[DATA EXTRACTS Boundary: Start]
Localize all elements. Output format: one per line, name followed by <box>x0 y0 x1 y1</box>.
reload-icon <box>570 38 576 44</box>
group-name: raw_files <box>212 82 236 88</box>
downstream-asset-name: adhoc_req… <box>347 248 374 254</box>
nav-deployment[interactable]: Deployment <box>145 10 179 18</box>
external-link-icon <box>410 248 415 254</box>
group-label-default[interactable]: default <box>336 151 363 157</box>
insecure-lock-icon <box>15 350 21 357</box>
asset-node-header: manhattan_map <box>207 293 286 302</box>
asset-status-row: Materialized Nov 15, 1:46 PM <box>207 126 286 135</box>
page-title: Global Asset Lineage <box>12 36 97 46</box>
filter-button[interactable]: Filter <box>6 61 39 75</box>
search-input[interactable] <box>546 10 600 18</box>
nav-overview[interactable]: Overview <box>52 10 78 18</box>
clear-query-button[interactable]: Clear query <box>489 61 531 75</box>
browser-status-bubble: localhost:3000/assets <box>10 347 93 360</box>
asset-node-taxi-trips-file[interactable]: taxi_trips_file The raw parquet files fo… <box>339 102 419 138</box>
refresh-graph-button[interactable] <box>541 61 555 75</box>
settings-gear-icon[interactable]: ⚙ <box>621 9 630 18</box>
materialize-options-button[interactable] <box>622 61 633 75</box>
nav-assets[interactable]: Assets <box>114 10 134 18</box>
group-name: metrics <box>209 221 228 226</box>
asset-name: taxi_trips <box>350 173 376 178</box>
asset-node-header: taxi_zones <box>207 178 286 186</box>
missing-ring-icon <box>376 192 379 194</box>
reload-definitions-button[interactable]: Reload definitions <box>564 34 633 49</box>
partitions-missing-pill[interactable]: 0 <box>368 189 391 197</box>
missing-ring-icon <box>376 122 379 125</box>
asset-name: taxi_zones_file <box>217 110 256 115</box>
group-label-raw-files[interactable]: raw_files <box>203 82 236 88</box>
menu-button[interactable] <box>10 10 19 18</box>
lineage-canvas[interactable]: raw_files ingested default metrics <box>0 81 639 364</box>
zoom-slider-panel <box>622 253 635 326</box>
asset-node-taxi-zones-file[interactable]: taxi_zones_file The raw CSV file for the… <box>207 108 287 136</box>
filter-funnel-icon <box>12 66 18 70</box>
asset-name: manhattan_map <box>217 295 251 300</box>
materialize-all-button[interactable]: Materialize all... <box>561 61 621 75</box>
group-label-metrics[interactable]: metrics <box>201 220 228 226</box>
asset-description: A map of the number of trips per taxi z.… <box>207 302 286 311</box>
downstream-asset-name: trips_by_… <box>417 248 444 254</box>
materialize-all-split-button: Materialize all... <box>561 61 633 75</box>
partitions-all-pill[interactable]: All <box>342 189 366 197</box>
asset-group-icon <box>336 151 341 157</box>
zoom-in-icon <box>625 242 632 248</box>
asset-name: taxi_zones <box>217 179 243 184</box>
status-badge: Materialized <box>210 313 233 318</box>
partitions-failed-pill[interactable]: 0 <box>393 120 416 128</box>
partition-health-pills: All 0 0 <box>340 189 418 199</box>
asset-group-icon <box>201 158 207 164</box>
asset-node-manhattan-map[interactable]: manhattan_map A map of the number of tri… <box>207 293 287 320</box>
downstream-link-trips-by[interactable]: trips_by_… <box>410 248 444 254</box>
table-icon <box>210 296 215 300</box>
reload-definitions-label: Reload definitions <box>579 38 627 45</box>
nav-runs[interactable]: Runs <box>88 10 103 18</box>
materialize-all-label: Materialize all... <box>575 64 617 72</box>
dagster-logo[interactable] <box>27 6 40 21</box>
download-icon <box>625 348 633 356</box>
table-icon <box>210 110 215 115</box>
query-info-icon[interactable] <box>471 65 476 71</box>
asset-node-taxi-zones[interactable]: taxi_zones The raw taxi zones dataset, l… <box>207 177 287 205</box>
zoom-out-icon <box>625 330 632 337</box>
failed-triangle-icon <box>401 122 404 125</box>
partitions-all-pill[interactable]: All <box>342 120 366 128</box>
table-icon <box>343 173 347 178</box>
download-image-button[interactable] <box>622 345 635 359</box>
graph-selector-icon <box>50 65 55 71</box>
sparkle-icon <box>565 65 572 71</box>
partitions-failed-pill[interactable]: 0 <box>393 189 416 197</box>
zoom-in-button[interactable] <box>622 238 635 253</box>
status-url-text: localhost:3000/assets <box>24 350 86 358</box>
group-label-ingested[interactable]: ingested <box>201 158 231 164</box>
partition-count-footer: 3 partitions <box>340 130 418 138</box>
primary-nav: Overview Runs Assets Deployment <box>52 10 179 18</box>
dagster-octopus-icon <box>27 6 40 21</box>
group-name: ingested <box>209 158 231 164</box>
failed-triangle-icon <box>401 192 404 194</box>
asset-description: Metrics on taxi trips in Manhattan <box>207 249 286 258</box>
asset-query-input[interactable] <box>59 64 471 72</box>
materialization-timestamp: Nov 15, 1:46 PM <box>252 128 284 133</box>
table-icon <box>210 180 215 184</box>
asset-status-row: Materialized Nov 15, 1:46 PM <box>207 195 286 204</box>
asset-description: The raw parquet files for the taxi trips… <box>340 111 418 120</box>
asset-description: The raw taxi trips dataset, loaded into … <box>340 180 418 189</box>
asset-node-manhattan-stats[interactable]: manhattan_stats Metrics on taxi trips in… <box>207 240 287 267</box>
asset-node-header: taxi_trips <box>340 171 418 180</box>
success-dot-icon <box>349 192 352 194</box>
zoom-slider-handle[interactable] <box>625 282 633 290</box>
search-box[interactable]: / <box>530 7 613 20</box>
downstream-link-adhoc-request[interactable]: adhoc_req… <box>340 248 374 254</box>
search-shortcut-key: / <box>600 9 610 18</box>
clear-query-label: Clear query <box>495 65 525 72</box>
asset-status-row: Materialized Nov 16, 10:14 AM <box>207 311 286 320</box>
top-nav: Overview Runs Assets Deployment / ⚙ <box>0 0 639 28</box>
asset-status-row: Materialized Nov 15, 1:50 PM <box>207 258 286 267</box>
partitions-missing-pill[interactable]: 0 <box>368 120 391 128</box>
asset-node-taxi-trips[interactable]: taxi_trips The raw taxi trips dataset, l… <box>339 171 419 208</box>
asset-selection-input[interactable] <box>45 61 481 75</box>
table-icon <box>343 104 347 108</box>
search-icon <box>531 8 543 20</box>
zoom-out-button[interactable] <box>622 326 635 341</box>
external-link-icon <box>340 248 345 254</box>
[DATA EXTRACTS Boundary: End]
[DATA EXTRACTS Boundary: Start]
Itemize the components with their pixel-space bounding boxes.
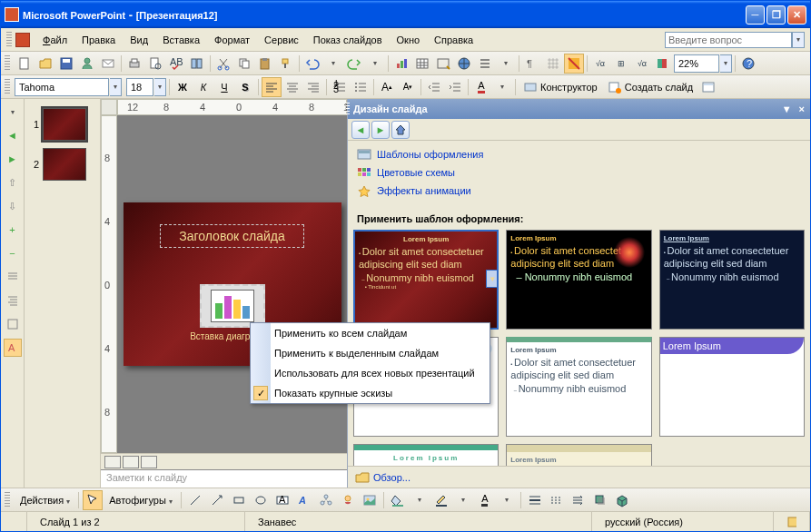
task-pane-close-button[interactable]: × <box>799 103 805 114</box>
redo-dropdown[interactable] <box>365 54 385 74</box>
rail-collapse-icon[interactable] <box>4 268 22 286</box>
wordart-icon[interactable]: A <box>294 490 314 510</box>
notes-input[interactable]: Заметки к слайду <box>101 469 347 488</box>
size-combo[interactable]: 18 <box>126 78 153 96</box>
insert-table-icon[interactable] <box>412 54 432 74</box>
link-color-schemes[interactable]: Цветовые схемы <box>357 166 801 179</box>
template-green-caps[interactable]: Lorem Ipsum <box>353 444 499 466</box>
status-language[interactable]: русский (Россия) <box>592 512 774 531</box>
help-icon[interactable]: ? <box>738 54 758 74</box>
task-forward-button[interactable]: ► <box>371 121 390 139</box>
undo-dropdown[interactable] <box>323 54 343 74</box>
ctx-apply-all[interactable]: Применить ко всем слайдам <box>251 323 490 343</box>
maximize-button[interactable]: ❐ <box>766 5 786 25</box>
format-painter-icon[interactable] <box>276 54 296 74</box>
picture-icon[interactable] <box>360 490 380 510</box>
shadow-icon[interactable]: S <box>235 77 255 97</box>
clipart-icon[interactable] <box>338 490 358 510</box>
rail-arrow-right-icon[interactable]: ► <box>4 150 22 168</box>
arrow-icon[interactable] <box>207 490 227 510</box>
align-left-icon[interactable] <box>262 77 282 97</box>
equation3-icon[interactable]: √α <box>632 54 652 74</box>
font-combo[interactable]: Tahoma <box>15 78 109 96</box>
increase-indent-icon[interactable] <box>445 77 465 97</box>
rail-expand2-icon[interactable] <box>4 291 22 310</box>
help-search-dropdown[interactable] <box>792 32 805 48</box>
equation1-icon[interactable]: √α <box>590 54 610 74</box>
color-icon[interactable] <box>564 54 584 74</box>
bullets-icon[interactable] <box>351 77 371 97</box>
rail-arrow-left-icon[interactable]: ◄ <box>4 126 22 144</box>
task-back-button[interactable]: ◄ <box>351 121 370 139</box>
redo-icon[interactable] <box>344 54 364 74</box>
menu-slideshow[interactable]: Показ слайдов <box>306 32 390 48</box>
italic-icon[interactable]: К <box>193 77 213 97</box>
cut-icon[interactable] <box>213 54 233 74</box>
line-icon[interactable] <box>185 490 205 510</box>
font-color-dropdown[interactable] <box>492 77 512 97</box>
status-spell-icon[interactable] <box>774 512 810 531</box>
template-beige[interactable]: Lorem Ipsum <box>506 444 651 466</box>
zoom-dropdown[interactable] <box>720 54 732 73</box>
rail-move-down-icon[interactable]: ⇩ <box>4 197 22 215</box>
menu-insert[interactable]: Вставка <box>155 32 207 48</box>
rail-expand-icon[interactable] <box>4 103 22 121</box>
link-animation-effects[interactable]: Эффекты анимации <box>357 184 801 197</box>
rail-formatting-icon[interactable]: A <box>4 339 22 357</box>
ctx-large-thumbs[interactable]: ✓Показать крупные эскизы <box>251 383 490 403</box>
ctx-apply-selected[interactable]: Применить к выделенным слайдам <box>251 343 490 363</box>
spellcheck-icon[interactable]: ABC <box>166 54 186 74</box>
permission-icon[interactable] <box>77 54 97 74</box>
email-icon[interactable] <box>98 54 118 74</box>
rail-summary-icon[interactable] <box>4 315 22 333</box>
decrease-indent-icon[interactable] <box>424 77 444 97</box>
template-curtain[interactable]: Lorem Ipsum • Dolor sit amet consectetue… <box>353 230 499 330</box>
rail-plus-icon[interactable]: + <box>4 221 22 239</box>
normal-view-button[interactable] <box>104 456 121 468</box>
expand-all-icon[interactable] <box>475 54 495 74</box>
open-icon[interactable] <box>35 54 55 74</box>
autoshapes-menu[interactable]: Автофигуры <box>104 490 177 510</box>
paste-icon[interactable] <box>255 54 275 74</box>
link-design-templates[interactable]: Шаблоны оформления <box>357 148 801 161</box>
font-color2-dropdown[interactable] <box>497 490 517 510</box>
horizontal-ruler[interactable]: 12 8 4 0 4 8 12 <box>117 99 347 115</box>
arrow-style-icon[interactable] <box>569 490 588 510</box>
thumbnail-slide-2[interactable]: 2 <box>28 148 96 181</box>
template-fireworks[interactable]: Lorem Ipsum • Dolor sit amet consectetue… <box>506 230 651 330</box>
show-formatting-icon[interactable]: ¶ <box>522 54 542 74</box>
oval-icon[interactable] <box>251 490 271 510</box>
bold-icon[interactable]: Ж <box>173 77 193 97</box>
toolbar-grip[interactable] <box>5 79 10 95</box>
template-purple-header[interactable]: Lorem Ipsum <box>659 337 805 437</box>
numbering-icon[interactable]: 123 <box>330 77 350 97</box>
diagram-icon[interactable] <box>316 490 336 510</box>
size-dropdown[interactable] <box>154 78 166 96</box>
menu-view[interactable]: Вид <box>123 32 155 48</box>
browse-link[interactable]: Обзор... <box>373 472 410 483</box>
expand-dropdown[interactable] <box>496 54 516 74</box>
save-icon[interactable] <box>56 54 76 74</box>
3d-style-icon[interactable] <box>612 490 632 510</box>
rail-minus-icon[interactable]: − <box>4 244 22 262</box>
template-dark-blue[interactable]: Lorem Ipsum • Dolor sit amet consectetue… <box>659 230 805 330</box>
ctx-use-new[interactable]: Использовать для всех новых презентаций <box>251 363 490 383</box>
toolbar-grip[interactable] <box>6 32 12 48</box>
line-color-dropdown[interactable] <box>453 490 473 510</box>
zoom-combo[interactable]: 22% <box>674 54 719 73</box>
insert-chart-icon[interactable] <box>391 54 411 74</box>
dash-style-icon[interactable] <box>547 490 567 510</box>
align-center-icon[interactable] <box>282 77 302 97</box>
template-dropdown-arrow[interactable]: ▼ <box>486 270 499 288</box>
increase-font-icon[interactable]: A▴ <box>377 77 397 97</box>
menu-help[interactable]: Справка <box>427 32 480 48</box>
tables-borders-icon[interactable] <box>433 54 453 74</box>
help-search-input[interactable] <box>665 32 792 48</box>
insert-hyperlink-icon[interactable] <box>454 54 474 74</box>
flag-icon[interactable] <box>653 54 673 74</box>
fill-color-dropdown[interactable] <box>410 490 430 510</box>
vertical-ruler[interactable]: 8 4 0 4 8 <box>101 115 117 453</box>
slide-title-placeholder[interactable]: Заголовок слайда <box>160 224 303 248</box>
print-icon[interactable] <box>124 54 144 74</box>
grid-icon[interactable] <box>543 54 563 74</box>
[DATA EXTRACTS Boundary: End]
# TASK GOAL
Show each line of the material holding "indent".

# EXERCISE RESPONSE
increase-indent-icon[interactable] <box>445 77 465 97</box>
decrease-indent-icon[interactable] <box>424 77 444 97</box>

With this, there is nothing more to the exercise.